● **WORK REQUEST**
In the material below, find every line containing "params" and copy that line.

● **DATA EXTRACT**

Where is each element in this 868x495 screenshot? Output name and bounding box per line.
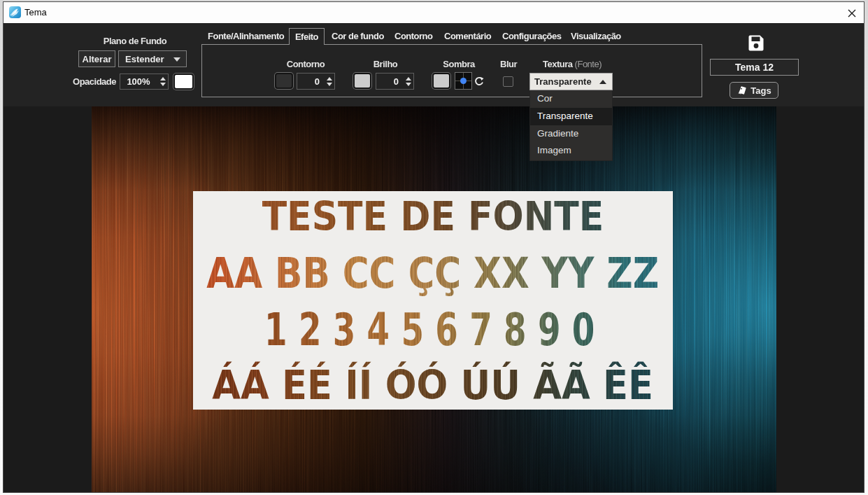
spin-down-icon [160, 83, 166, 86]
outline-color-swatch[interactable] [275, 73, 293, 89]
tab-configuracoes[interactable]: Configurações [502, 28, 562, 44]
spin-up-icon [406, 77, 411, 81]
close-button[interactable] [844, 5, 860, 22]
texture-label: Textura (Fonte) [543, 59, 602, 69]
background-mode-select[interactable]: Estender [118, 50, 187, 67]
tab-comentario[interactable]: Comentário [444, 28, 491, 44]
texture-label-main: Textura [543, 59, 573, 69]
spinner-arrows[interactable] [406, 74, 411, 89]
chevron-up-icon [599, 80, 606, 84]
tags-icon [737, 85, 747, 96]
background-mode-value: Estender [125, 54, 164, 64]
opacity-spinner[interactable]: 100% [120, 74, 169, 90]
preview-line-1: TESTE DE FONTE [193, 197, 673, 237]
background-section-title: Plano de Fundo [77, 36, 193, 46]
tab-contorno[interactable]: Contorno [394, 28, 432, 44]
spin-down-icon [406, 83, 411, 86]
background-color-swatch[interactable] [173, 74, 194, 90]
spin-up-icon [160, 77, 166, 81]
shadow-position-picker[interactable] [455, 72, 472, 90]
tab-cor-de-fundo[interactable]: Cor de fundo [332, 28, 384, 44]
glow-label: Brilho [373, 59, 398, 69]
spin-up-icon [327, 77, 332, 81]
preview-line-3: 1 2 3 4 5 6 7 8 9 0 [190, 308, 669, 353]
shadow-color-swatch[interactable] [432, 73, 450, 89]
shadow-label: Sombra [443, 59, 474, 69]
dropdown-option-imagem[interactable]: Imagem [530, 142, 612, 160]
opacity-value: 100% [120, 74, 157, 89]
spinner-arrows[interactable] [327, 74, 332, 89]
preview-line-4: ÁÁ ÉÉ ÍÍ ÓÓ ÚÚ ÃÃ ÊÊ [193, 365, 673, 406]
window-frame: Tema Plano de Fundo Alterar Estender Opa… [0, 0, 868, 495]
chevron-down-icon [173, 57, 180, 62]
texture-label-sub: (Fonte) [575, 59, 602, 69]
dropdown-option-transparente[interactable]: Transparente [530, 108, 612, 125]
shadow-reset-button[interactable] [474, 76, 484, 86]
dropdown-option-cor[interactable]: Cor [530, 90, 612, 108]
preview-area: TESTE DE FONTE AA BB CC ÇÇ XX YY ZZ 1 2 … [3, 106, 864, 492]
save-icon [748, 34, 764, 52]
tab-efeito[interactable]: Efeito [289, 28, 325, 45]
effect-panel: Contorno 0 Brilho 0 Sombra [201, 44, 702, 97]
blur-label: Blur [500, 59, 517, 69]
dropdown-option-gradiente[interactable]: Gradiente [530, 125, 612, 143]
spinner-arrows[interactable] [160, 74, 166, 89]
outline-spinner[interactable]: 0 [297, 73, 335, 90]
glow-value: 0 [376, 74, 402, 89]
change-background-button[interactable]: Alterar [78, 50, 115, 67]
tags-button[interactable]: Tags [730, 82, 778, 99]
theme-name-input[interactable]: Tema 12 [710, 59, 799, 76]
texture-combobox[interactable]: Transparente [529, 73, 613, 90]
outline-value: 0 [297, 74, 323, 89]
refresh-icon [474, 76, 484, 86]
save-button[interactable] [748, 34, 764, 52]
titlebar[interactable]: Tema [3, 2, 864, 23]
app-icon [9, 6, 21, 18]
toolbar: Plano de Fundo Alterar Estender Opacidad… [3, 23, 864, 106]
window: Tema Plano de Fundo Alterar Estender Opa… [3, 1, 865, 493]
preview-line-2: AA BB CC ÇÇ XX YY ZZ [193, 252, 673, 294]
tab-fonte-alinhamento[interactable]: Fonte/Alinhamento [208, 28, 284, 44]
opacity-label: Opacidade [69, 76, 116, 87]
close-icon [848, 9, 856, 18]
tab-visualizacao[interactable]: Visualização [571, 28, 621, 44]
spin-down-icon [327, 83, 332, 86]
preview-text-panel: TESTE DE FONTE AA BB CC ÇÇ XX YY ZZ 1 2 … [193, 191, 673, 410]
shadow-position-dot [460, 78, 467, 84]
texture-dropdown-list: Cor Transparente Gradiente Imagem [529, 90, 613, 161]
window-title: Tema [24, 2, 47, 23]
blur-checkbox[interactable] [503, 76, 513, 87]
glow-spinner[interactable]: 0 [376, 73, 414, 90]
glow-color-swatch[interactable] [353, 73, 371, 89]
outline-label: Contorno [287, 59, 325, 69]
tags-button-label: Tags [750, 85, 771, 96]
texture-combobox-value: Transparente [534, 76, 592, 87]
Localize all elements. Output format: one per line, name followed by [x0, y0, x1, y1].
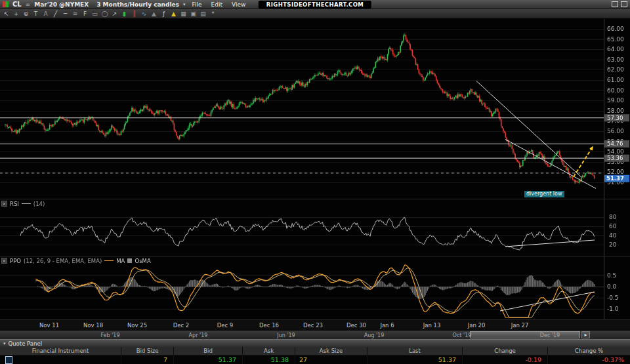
divergent-low-annotation: divergent low	[524, 191, 564, 197]
menu-view[interactable]: View	[229, 1, 248, 8]
time-scrollbar[interactable]: ▸ Feb '19Apr '19Jun '19Aug '19Oct '19Dec…	[0, 330, 630, 339]
drawing-toolbar: ↖+⊕TA╱─≡F▭◯↗▮║∿▲ƒ▲▦▣▤*	[0, 9, 630, 19]
rsi-panel-canvas[interactable]	[0, 199, 630, 256]
menu-file[interactable]: File	[189, 1, 204, 8]
col-bid[interactable]: Bid	[174, 347, 243, 355]
indicators-icon[interactable]: ƒ	[159, 10, 168, 18]
scroll-period-label: Aug '19	[364, 333, 385, 338]
rsi-close-icon[interactable]: ×	[1, 201, 7, 207]
menu-edit[interactable]: Edit	[209, 1, 225, 8]
timeframe-caret-icon[interactable]: ▾	[183, 2, 186, 7]
timeframe-selector[interactable]: 3 Months/Hourly candles	[96, 1, 179, 8]
cell-last: 51.37	[368, 355, 463, 364]
window-minimize-icon[interactable]	[612, 1, 618, 7]
ppo-title[interactable]: PPO	[10, 258, 21, 264]
col-financial-instrument[interactable]: Financial Instrument	[0, 347, 121, 355]
line-style-icon[interactable]: ∿	[140, 10, 148, 18]
candle-style-icon[interactable]: ▮	[120, 10, 129, 18]
ppo-osma-label: OsMA	[135, 258, 150, 264]
scroll-period-label: Apr '19	[189, 333, 208, 338]
app-icon	[3, 1, 9, 7]
crosshair-tool-icon[interactable]: +	[12, 10, 20, 18]
fibonacci-tool-icon[interactable]: F	[81, 10, 89, 18]
date-label: Dec 23	[303, 322, 323, 329]
window-buttons	[612, 1, 627, 7]
date-label: Jan 27	[511, 322, 529, 329]
snapshot-icon[interactable]: ▣	[189, 10, 198, 18]
scroll-right-icon[interactable]: ▸	[581, 331, 590, 338]
rsi-params: (14)	[33, 201, 45, 207]
quote-columns-row: Financial Instrument Bid Size Bid Ask As…	[0, 347, 630, 355]
ellipse-tool-icon[interactable]: ◯	[100, 10, 109, 18]
grid-icon[interactable]: ▦	[179, 10, 188, 18]
ppo-ma-label: MA	[116, 258, 125, 264]
pointer-tool-icon[interactable]: ↖	[2, 10, 10, 18]
rectangle-tool-icon[interactable]: ▭	[91, 10, 99, 18]
arrow-tool-icon[interactable]: ↗	[110, 10, 119, 18]
date-label: Dec 9	[217, 322, 234, 329]
trendline-tool-icon[interactable]: ╱	[51, 10, 60, 18]
quote-panel-title: Quote Panel	[9, 340, 42, 347]
row-selector[interactable]	[5, 356, 12, 364]
area-style-icon[interactable]: ▲	[150, 10, 158, 18]
col-bid-size[interactable]: Bid Size	[121, 347, 174, 355]
scrollbar-thumb[interactable]	[470, 331, 580, 338]
cell-ask-size: 27	[295, 355, 368, 364]
date-label: Nov 11	[39, 322, 59, 329]
alert-icon[interactable]: ▲	[169, 10, 178, 18]
window-maximize-icon[interactable]	[621, 1, 627, 7]
title-bar: CL ∞ Mar'20 @NYMEX 3 Months/Hourly candl…	[0, 0, 630, 9]
date-label: Dec 30	[346, 322, 366, 329]
quote-panel-caret-icon[interactable]: ▾	[3, 341, 6, 346]
ppo-close-icon[interactable]: ×	[1, 258, 7, 264]
ppo-params: (12, 26, 9 - EMA, EMA, EMA)	[24, 258, 102, 264]
cell-ask: 51.38	[243, 355, 295, 364]
date-label: Jan 13	[423, 322, 441, 329]
ppo-panel-canvas[interactable]	[0, 256, 630, 319]
date-label: Jan 6	[380, 322, 394, 329]
date-label: Nov 25	[127, 322, 147, 329]
continuous-contract-icon: ∞	[26, 1, 31, 8]
bar-style-icon[interactable]: ║	[130, 10, 138, 18]
quote-row[interactable]: 7 51.37 51.38 27 51.37 -0.19 -0.37%	[0, 355, 630, 364]
col-change[interactable]: Change	[463, 347, 548, 355]
col-last[interactable]: Last	[368, 347, 463, 355]
col-ask-size[interactable]: Ask Size	[295, 347, 368, 355]
note-tool-icon[interactable]: A	[41, 10, 50, 18]
symbol-label: CL	[12, 1, 22, 8]
date-axis: Nov 11Nov 18Nov 25Dec 2Dec 9Dec 16Dec 23…	[0, 319, 630, 330]
chart-area: × RSI (14) × PPO (12, 26, 9 - EMA, EMA, …	[0, 19, 630, 339]
channel-tool-icon[interactable]: ≡	[71, 10, 79, 18]
cell-change: -0.19	[463, 355, 548, 364]
scroll-period-label: Oct '19	[453, 333, 472, 338]
horizontal-line-tool-icon[interactable]: ─	[61, 10, 70, 18]
cell-bid-size: 7	[121, 355, 174, 364]
scroll-period-label: Jun '19	[277, 333, 295, 338]
ppo-osma-swatch	[127, 258, 132, 263]
date-label: Dec 2	[173, 322, 190, 329]
date-label: Jan 20	[468, 322, 486, 329]
rsi-title[interactable]: RSI	[10, 201, 19, 207]
date-label: Dec 16	[259, 322, 279, 329]
price-chart-canvas[interactable]	[0, 19, 630, 199]
quote-panel-header[interactable]: ▾ Quote Panel	[0, 339, 630, 347]
cell-financial-instrument[interactable]	[0, 355, 121, 364]
date-label: Nov 18	[83, 322, 103, 329]
contract-label: Mar'20 @NYMEX	[34, 1, 89, 8]
print-icon[interactable]: ▤	[199, 10, 207, 18]
settings-icon[interactable]: *	[209, 10, 217, 18]
quote-panel: ▾ Quote Panel Financial Instrument Bid S…	[0, 339, 630, 364]
rsi-line-swatch	[22, 203, 31, 204]
ppo-panel-header: × PPO (12, 26, 9 - EMA, EMA, EMA) MA OsM…	[0, 257, 151, 264]
rsi-panel-header: × RSI (14)	[0, 200, 45, 207]
trading-app-window: CL ∞ Mar'20 @NYMEX 3 Months/Hourly candl…	[0, 0, 630, 364]
zoom-tool-icon[interactable]: ⊕	[22, 10, 30, 18]
cell-change-pct: -0.37%	[548, 355, 630, 364]
ppo-ma-swatch	[104, 260, 114, 261]
text-tool-icon[interactable]: T	[32, 10, 40, 18]
scroll-period-label: Dec '19	[540, 333, 560, 338]
col-change-pct[interactable]: Change %	[548, 347, 630, 355]
brand-watermark: RightSideOfTheChart.com	[259, 1, 371, 9]
col-ask[interactable]: Ask	[243, 347, 295, 355]
scroll-period-label: Feb '19	[100, 333, 119, 338]
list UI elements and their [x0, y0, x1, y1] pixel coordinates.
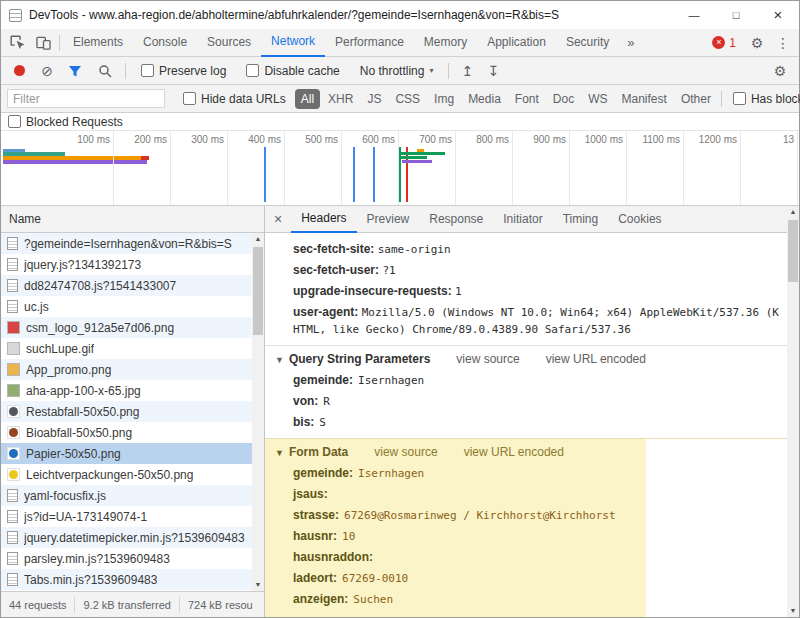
kebab-menu-icon[interactable]: ⋮ [770, 30, 796, 56]
filter-chip-doc[interactable]: Doc [547, 89, 580, 109]
request-row[interactable]: csm_logo_912a5e7d06.png [1, 317, 252, 338]
minimize-button-icon[interactable]: — [673, 1, 715, 29]
request-row[interactable]: js?id=UA-173149074-1 [1, 506, 252, 527]
has-blocked-cookies-option[interactable]: Has blocked cookies [733, 92, 800, 106]
tab-sources[interactable]: Sources [197, 29, 261, 57]
blocked-requests-checkbox[interactable] [8, 115, 21, 128]
request-row[interactable]: uc.js [1, 296, 252, 317]
request-row[interactable]: jquery.datetimepicker.min.js?1539609483 [1, 527, 252, 548]
scrollbar-thumb[interactable] [253, 247, 263, 335]
details-tab-headers[interactable]: Headers [291, 206, 356, 233]
scroll-down-arrow-icon[interactable]: ▼ [787, 605, 799, 617]
request-name: suchLupe.gif [26, 342, 94, 356]
overview-tick-label: 1000 ms [577, 134, 623, 145]
param-name: bis: [293, 415, 314, 429]
request-row[interactable]: Leichtverpackungen-50x50.png [1, 464, 252, 485]
filter-chip-css[interactable]: CSS [389, 89, 426, 109]
request-row[interactable]: Restabfall-50x50.png [1, 401, 252, 422]
scroll-down-arrow-icon[interactable]: ▼ [252, 579, 264, 591]
request-row[interactable]: App_promo.png [1, 359, 252, 380]
inspect-element-icon[interactable] [4, 30, 30, 56]
filter-chip-js[interactable]: JS [361, 89, 387, 109]
form-view-url-encoded-link[interactable]: view URL encoded [464, 445, 564, 459]
tab-application[interactable]: Application [477, 29, 556, 57]
filter-chip-other[interactable]: Other [675, 89, 717, 109]
network-settings-gear-icon[interactable]: ⚙ [767, 58, 793, 84]
collapse-triangle-icon[interactable]: ▼ [275, 448, 284, 458]
search-icon[interactable] [92, 58, 118, 84]
overview-tick-label: 600 ms [349, 134, 395, 145]
overview-tick-label: 900 ms [520, 134, 566, 145]
hide-data-urls-checkbox[interactable] [183, 92, 196, 105]
details-scrollbar[interactable]: ▲ ▼ [787, 206, 799, 617]
overview-activity-bar [400, 156, 427, 159]
request-row[interactable]: ?gemeinde=Isernhagen&von=R&bis=S [1, 233, 252, 254]
clear-network-log-icon[interactable]: ⊘ [36, 63, 58, 79]
window-titlebar: DevTools - www.aha-region.de/abholtermin… [1, 1, 799, 29]
request-row[interactable]: Papier-50x50.png [1, 443, 252, 464]
settings-gear-icon[interactable]: ⚙ [744, 30, 770, 56]
details-tab-initiator[interactable]: Initiator [493, 206, 552, 233]
param-name: hausnraddon: [293, 550, 373, 564]
details-tab-cookies[interactable]: Cookies [608, 206, 671, 233]
form-view-source-link[interactable]: view source [374, 445, 437, 459]
request-row[interactable]: yaml-focusfix.js [1, 485, 252, 506]
has-blocked-cookies-checkbox[interactable] [733, 92, 746, 105]
tab-performance[interactable]: Performance [325, 29, 414, 57]
more-tabs-chevron-icon[interactable]: » [619, 35, 642, 50]
requests-count: 44 requests [1, 597, 75, 613]
request-headers-list: sec-fetch-site: same-originsec-fetch-use… [265, 239, 787, 340]
filter-chip-xhr[interactable]: XHR [322, 89, 359, 109]
preserve-log-checkbox[interactable] [141, 64, 154, 77]
filter-chip-all[interactable]: All [295, 89, 320, 109]
tab-elements[interactable]: Elements [63, 29, 133, 57]
tab-security[interactable]: Security [556, 29, 619, 57]
collapse-triangle-icon[interactable]: ▼ [275, 355, 284, 365]
request-row[interactable]: suchLupe.gif [1, 338, 252, 359]
details-tab-timing[interactable]: Timing [553, 206, 609, 233]
disable-cache-option[interactable]: Disable cache [246, 64, 339, 78]
tab-console[interactable]: Console [133, 29, 197, 57]
tab-memory[interactable]: Memory [414, 29, 477, 57]
details-tab-preview[interactable]: Preview [357, 206, 420, 233]
disable-cache-label: Disable cache [264, 64, 339, 78]
filter-input[interactable] [7, 89, 165, 108]
request-row[interactable]: jquery.js?1341392173 [1, 254, 252, 275]
filter-chip-media[interactable]: Media [462, 89, 507, 109]
request-row[interactable]: Bioabfall-50x50.png [1, 422, 252, 443]
request-row[interactable]: aha-app-100-x-65.jpg [1, 380, 252, 401]
name-column-header[interactable]: Name [1, 206, 264, 233]
throttling-dropdown[interactable]: No throttling ▾ [360, 64, 434, 78]
device-toolbar-icon[interactable] [30, 30, 56, 56]
overview-timeline[interactable]: 100 ms200 ms300 ms400 ms500 ms600 ms700 … [1, 131, 799, 206]
close-details-icon[interactable]: × [265, 211, 291, 227]
disable-cache-checkbox[interactable] [246, 64, 259, 77]
image-thumbnail-icon [7, 468, 20, 481]
scroll-up-arrow-icon[interactable]: ▲ [252, 233, 264, 245]
form-section-title: Form Data [289, 445, 348, 459]
tab-network[interactable]: Network [261, 29, 325, 57]
details-tab-response[interactable]: Response [419, 206, 493, 233]
request-row[interactable]: Tabs.min.js?1539609483 [1, 569, 252, 590]
scrollbar-thumb[interactable] [788, 220, 798, 282]
filter-chip-ws[interactable]: WS [582, 89, 613, 109]
preserve-log-option[interactable]: Preserve log [141, 64, 226, 78]
hide-data-urls-option[interactable]: Hide data URLs [183, 92, 286, 106]
request-list-scrollbar[interactable]: ▲ ▼ [252, 233, 264, 591]
filter-funnel-icon[interactable] [62, 58, 88, 84]
request-row[interactable]: dd82474708.js?1541433007 [1, 275, 252, 296]
export-har-icon[interactable]: ↧ [482, 63, 504, 79]
filter-chip-manifest[interactable]: Manifest [616, 89, 673, 109]
record-network-log-icon[interactable] [14, 65, 25, 76]
maximize-button-icon[interactable]: □ [715, 1, 757, 29]
query-view-source-link[interactable]: view source [456, 352, 519, 366]
console-error-badge[interactable]: × 1 [712, 36, 736, 50]
query-view-url-encoded-link[interactable]: view URL encoded [546, 352, 646, 366]
import-har-icon[interactable]: ↥ [456, 63, 478, 79]
close-window-button-icon[interactable]: × [757, 1, 799, 29]
filter-chip-font[interactable]: Font [509, 89, 545, 109]
request-row[interactable]: parsley.min.js?1539609483 [1, 548, 252, 569]
param-value: Isernhagen [358, 467, 424, 480]
filter-chip-img[interactable]: Img [428, 89, 460, 109]
scroll-up-arrow-icon[interactable]: ▲ [787, 206, 799, 218]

● **YOUR RESPONSE**
rsi-params: (14)	[33, 201, 45, 207]
ppo-params: (12, 26, 9 - EMA, EMA, EMA)	[24, 258, 102, 264]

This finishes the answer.